Au rédacteur en chef de Libération
J’ai pris connaissance, dans votre supplément littéraire du 24 mars, de l’article de M. Robert Maggioni consacre a Simone Weil. J’en ai apprécié le ton et l’objectivité, pour autant que je m’y retrouve dans le périple compliqué que fut la vie de Simone Weil.
Elle ne fit jamais quelque chose très longtemps
, écrit M. Maggioni. C’était dans sa nature. Elle fut notamment anarchiste, sympathisante, puis militante, puis combattante, durant plusieurs années. Le paragraphe concernant son engagement durant la guerre d’Espagne m’a paru un peu court, et mériterait, je crois, quelques compléments et précisions.
Simone Weil rejoignit en Espagne, au groupe international de la colonne Durruti, un certain nombre d’anarchistes français qu’elle considérait alors comme ses amis.
M. Gustave Thibon, dans sa préface à La pesanteur et la grâce, écrit qu’au moment de la guerre d’Espagne elle s’engagea parmi les Rouges, mais elle eut à cœur de ne jamais se servir de ses armes et fut une animatrice plutôt qu’une combattante
. Les Rouges en question étaient en fait les « rouge et noir », anarchistes donc.

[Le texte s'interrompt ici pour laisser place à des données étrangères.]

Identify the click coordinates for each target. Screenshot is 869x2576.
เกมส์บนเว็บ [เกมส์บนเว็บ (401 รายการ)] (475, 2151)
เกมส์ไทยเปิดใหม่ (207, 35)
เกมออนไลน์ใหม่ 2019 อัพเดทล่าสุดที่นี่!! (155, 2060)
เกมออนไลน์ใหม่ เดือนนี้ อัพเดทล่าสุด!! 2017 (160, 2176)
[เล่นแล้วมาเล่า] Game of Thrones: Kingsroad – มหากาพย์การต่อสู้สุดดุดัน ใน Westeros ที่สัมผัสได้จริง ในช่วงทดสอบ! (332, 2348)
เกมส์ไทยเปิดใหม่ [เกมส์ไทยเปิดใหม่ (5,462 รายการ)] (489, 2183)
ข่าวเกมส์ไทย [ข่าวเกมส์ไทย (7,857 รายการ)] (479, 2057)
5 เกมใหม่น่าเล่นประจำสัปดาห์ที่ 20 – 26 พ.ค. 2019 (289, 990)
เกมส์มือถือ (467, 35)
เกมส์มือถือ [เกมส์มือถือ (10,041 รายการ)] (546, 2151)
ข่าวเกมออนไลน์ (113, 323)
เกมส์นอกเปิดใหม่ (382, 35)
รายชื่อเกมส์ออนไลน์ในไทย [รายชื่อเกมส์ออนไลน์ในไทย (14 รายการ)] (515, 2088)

Quant aux fusils, qui étaient rares, on n’en obtenait que pour s’en servir.
Voici quelques témoignages qui figurent dans le numéro de la revue l’Age nouveau daté de mai 1951.
En août 1936, en Aragon, les milices confédérales espagnoles, à la tête desquelles se trouvait Buenaventura Durruti (...) manquaient d’armes et de matériel
, écrit l’anarchiste Louis Mercier, combattant lui-même, et très proche de Simone Weil... C’est à ce noyau de risque-tout que Simone Weil vint se rallier... Elle est armée d’un mousqueton Mauser, dont le maniement lui a été enseigné par un ancien sergent français qui a fait la guerre du Maroc... (Simone Weil) déclare notamment qu’elle est venue en Espagne non pas en touriste ou en observatrice, mais pour combattre... Quand le capitaine français Louis Berthomieu, conseiller militaire, décide de placer Simone Weil à la cuisine, c’est à nouveau des protestations qui s’élèvent chez l’intéressée, laquelle réclame sa part de danger, veut participer aux patrouilles et aux gardes... A Sitges, Simone Weil porte sur sa combinaison de mécanicien – c’est l’uniforme des milices – d’énormes initiales C.N.T. (qu’on peut voir en partie sur le portrait que vous avez publié). A Paris, elle participe à tous les meetings de solidarité en faveur de la révolution espagnole et soutient les organisations extrémistes.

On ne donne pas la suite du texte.